Guest Post: A Farewell to 'Zines

NBCC member Tim W. Brown offers this wrapup of 'zine culture, which by the early twenty-first century has given way to the blogosphere.

The immediate predecessors to zines were punk rock fanzines that first appeared in the 1970s. During the zine heyday, roughly 1982 to 1996, thousands of zine titles were published, disseminating information to a host of subcultures. I staked out my little corner of the zine world as publisher of a poetry zine.

Several nonfiction books eventually were published about the scene, notably "’Zine" by Pagan Kennedy and "The Book of Zines" by Chip Rowe. I was aware of exactly one novel containing a major character who published a zine, "Flying Saucers Over Hennepin" by Peter Gelman, but I knew of none that made zines the central topic of a novel, as entwined in a character’s existence as zines were in real-life zinesters’ lives.

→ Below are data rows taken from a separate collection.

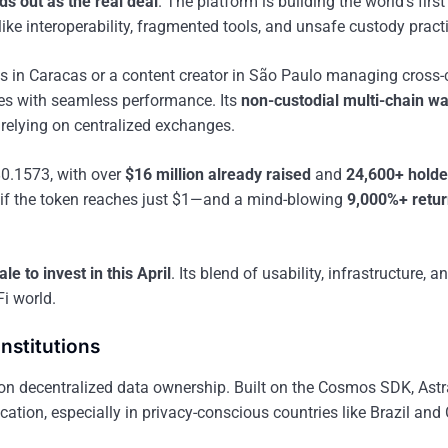
ds out as the real deal
. The platform is building the world’s first 
ke interoperability, fragmented tools, and unsafe custody pract
ins in Caracas or a content creator in São Paulo managing cross-
ses with seamless performance. Its
non-custodial multi-chain wa
elying on centralized exchanges.
$0.1573, with over
$16 million already raised
and
24,600+ holde
if the token reaches just $1—and a mind-blowing
9,000%+ retu
le to invest in this April
. Its blend of usability, infrastructure, a
Fi world.
Institutions
 on decentralized data ownership. Built on the Cosmos SDK, Ast
ation, especially in privacy-conscious countries like Brazil and 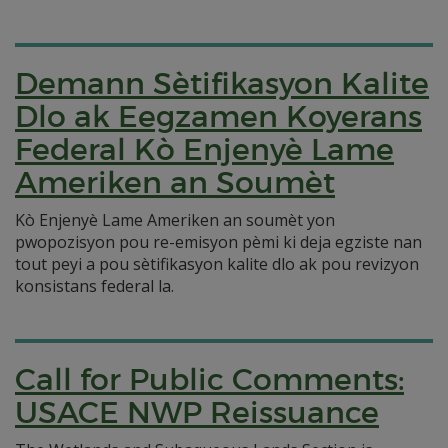
Demann Sètifikasyon Kalite
Dlo ak Eegzamen Koyerans
Federal Kò Enjenyè Lame
Ameriken an Soumèt
Kò Enjenyè Lame Ameriken an soumèt yon
pwopozisyon pou re-emisyon pèmi ki deja egziste nan
tout peyi a pou sètifikasyon kalite dlo ak pou revizyon
konsistans federal la.
Call for Public Comments:
USACE NWP Reissuance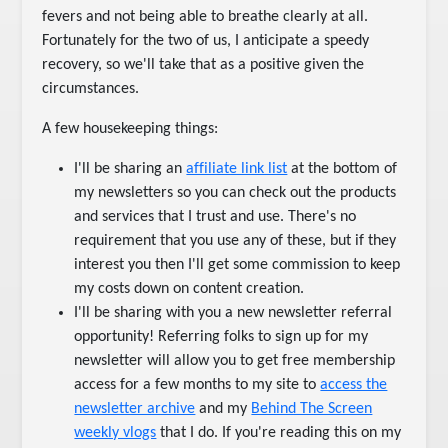
fevers and not being able to breathe clearly at all.
Fortunately for the two of us, I anticipate a speedy
recovery, so we'll take that as a positive given the
circumstances.
A few housekeeping things:
I'll be sharing an
affiliate link list
at the bottom of
my newsletters so you can check out the products
and services that I trust and use. There's no
requirement that you use any of these, but if they
interest you then I'll get some commission to keep
my costs down on content creation.
I'll be sharing with you a new newsletter referral
opportunity! Referring folks to sign up for my
newsletter will allow you to get free membership
access for a few months to my site to
access the
newsletter archive
and my
Behind The Screen
weekly vlogs
that I do. If you're reading this on my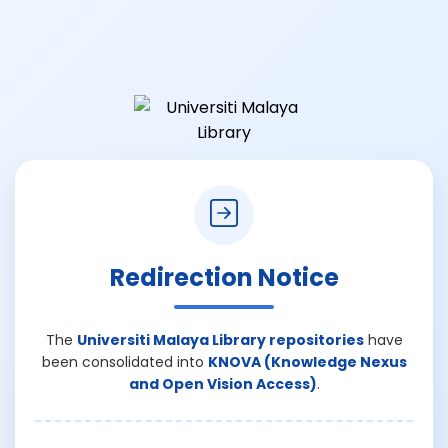
Redirection Notice
The
Universiti Malaya Library repositories
have
been consolidated into
KNOVA (Knowledge Nexus
and Open Vision Access)
.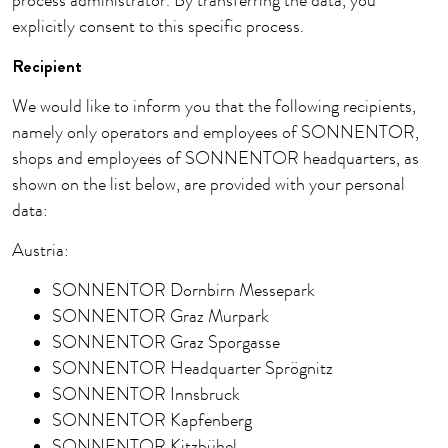
process administrator. By transferring the data, you
explicitly consent to this specific process.
Recipient
We would like to inform you that the following recipients,
namely only operators and employees of SONNENTOR,
shops and employees of SONNENTOR headquarters, as
shown on the list below, are provided with your personal
data:
Austria:
SONNENTOR Dornbirn Messepark
SONNENTOR Graz Murpark
SONNENTOR Graz Sporgasse
SONNENTOR Headquarter Sprögnitz
SONNENTOR Innsbruck
SONNENTOR Kapfenberg
SONNENTOR Kitzbühel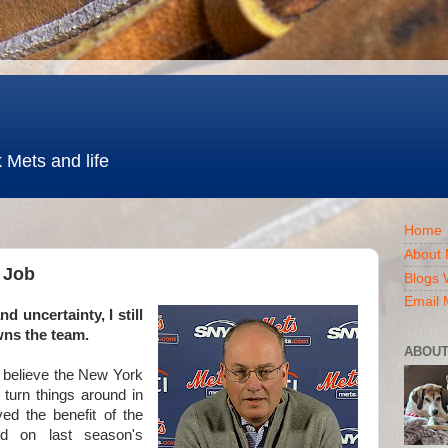
 Mets and life
Home
About 
e Job
Blogs 
Email 
nd uncertainty
, I still
wns the team.
ABOUT
 believe the New York
 turn things around in
ed the benefit of the
ed on last season's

To fill this hole I wrote "Walking Man," a biography of a fictional character, Brian Walker, who rises from humble origins to become the most famous zine publisher in America. This format allowed me to combine novelistic elements with those of nonfiction, particularly quotes from Brian’s zine “Walking Man,” excerpts from reviewers’ works, and statements from ancillary characters who went on the record for his “biographer.”

NBCC members may be interested to know that a critical establishment grew up around zines. Factsheet 5 and a few lesser known review zines praised or condemned how zines lived up to the DIY (do-it-yourself) ideal. Much like today’s blog culture--one of whose antecedents is the zine scene--lively and sometimes rancorous debate occurred.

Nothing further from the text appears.